Now it’s becoming clear why former Guinean junta leader Captain (Rtd) Moussa Dadis Camara (also known as Moise or Moses) was recently taken off an Air Burkinabe flight bound for Abidjan at Accra’s Kotoka International airport and sent back to Ouagadougou, the Burkina Faso capital.
He has been living in that country since he was shot in the head and nearly killed in December 2009 by his bodyguard Abubakar Diakite Toumba. He was quickly flown to Morocco where the bullet was removed. After he recovered, his comrades in arms in Conakry told him not to return, on pain of death. He was then offered asylum by former Burkina Faso president Blaise Compaore, himself now in exile in Cote d’Ivoire
after he was chased out of power by massive demonstrations not too long ago.
Dadis was the first Guinean head of state to emerge from the forest of Guinea.
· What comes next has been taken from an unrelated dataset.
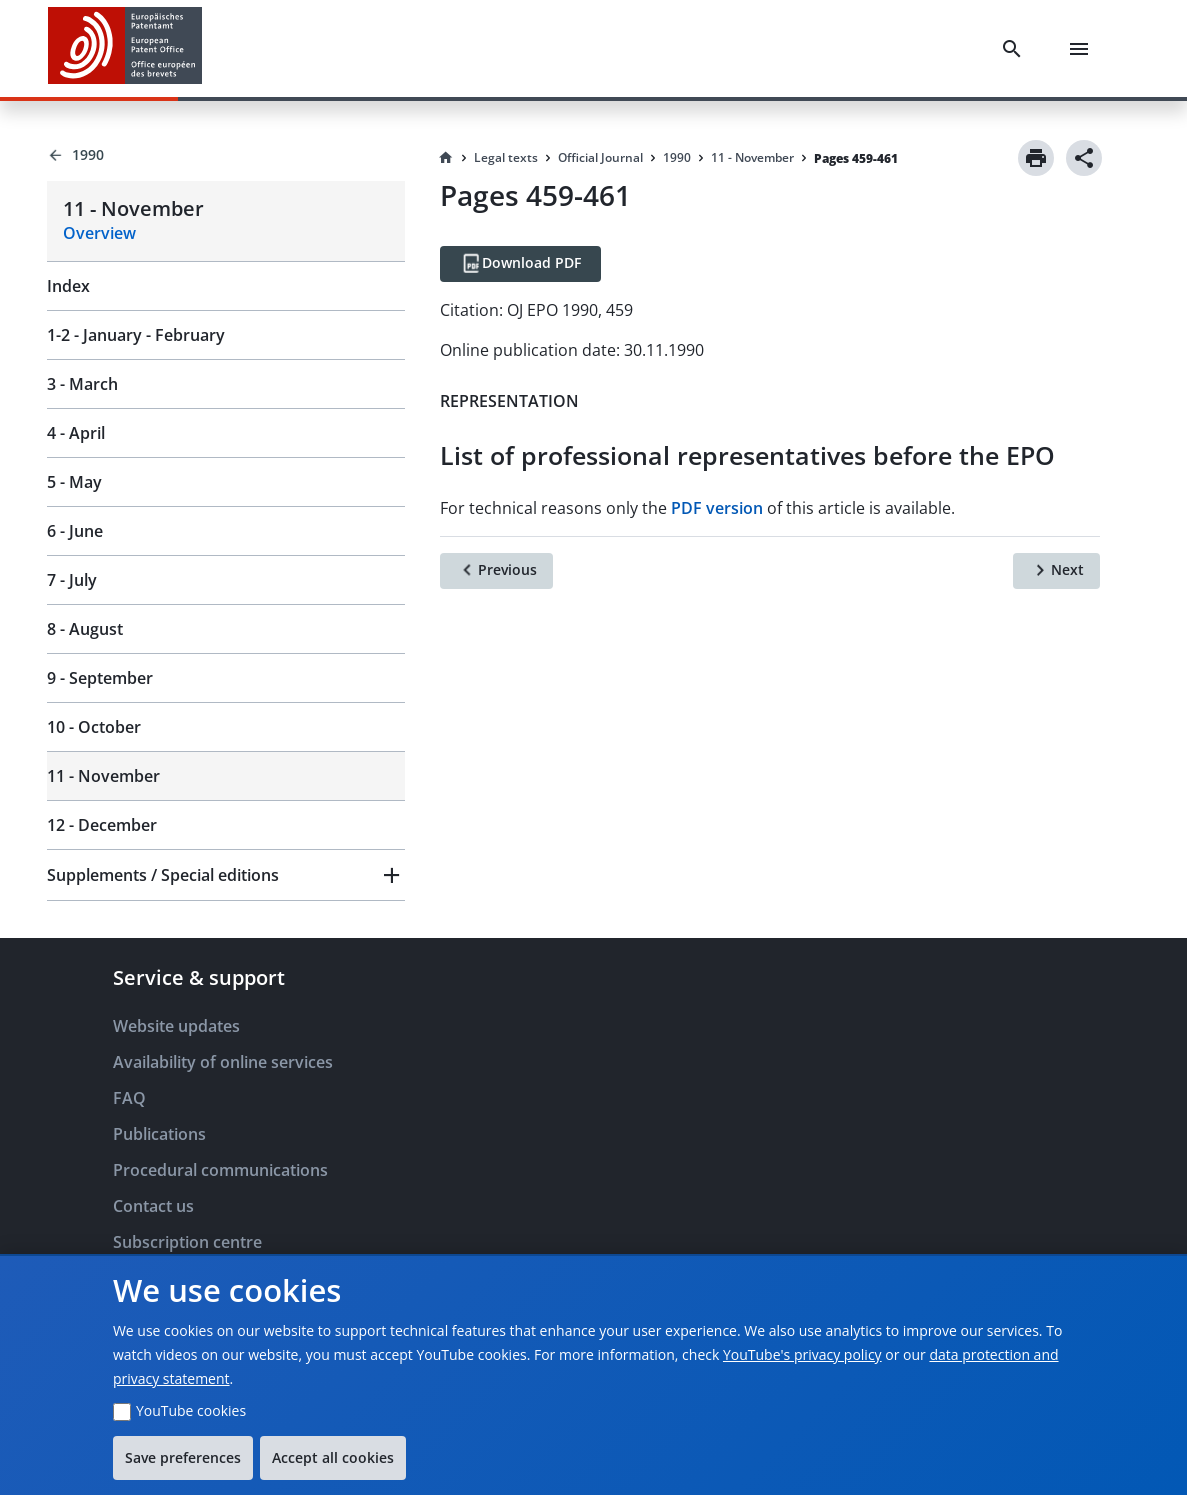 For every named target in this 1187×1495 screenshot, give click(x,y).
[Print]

Filled with enthusiasm and all excited, Dadis was hoping to land in Conakry in his native country of Guinea after a brief stop in Guinea. But his plane was not allowed to land at Port Bouet airport in Abidjan, according to reports. The captain was told to head for Accra and get rid of Dadis who later ended up in Ouagadougou, a city he has been living in the past five years.
Dadis, a fierce reveolutionary with a law degree before he joined the Guinean army, wanted to register his own party and contest in the next Guinean elections slated for for October 11, this year.
But no, somebody or some people in Guinea do not want him to return home just yet. Indeed the deadline for presidential candidates to register with the Guinean electoral commission which was September 1, was long gone. Dadis will therefore have to wait for the next elections a few years from now if he wants to be head of state again, this time through the ballot box, not through the gun like he did in 2008.
Who wants Dadis back? Certainly not president Alpha Conde against whom Dadis has been making negative remarks lately. Their relationship was lukewarm in the past but deteriorated quickly a few months ago after Dadis decided to join forces, from his base in Ouaga, with Guinea’s foremost opposition leader Cellein Diallo. Some people say Cellein, a crafty and wily economist and former government minister, just wanted to use him to get votes from Guinea’s forest region where Dadis has massive support basically due ethnic loyalty from his people.
The October 11 election seems to be in Alpha Conde’s favour as incumbent. He also has the resources and the unflagging support of his Malinke people and some smaller ethnic groups while Cellein draws his support from the Peuhls (known as Fullahs in Sierra Leone) and some smaller ethnic groups in Peuhl country. He also hopes to capture a significant number of votes from the forest region with the help of Moussa Dadis Camara, who is still kicking his heels in Ouagadougou, frustrated and angry. He might well remain there until after the elections. Then the return.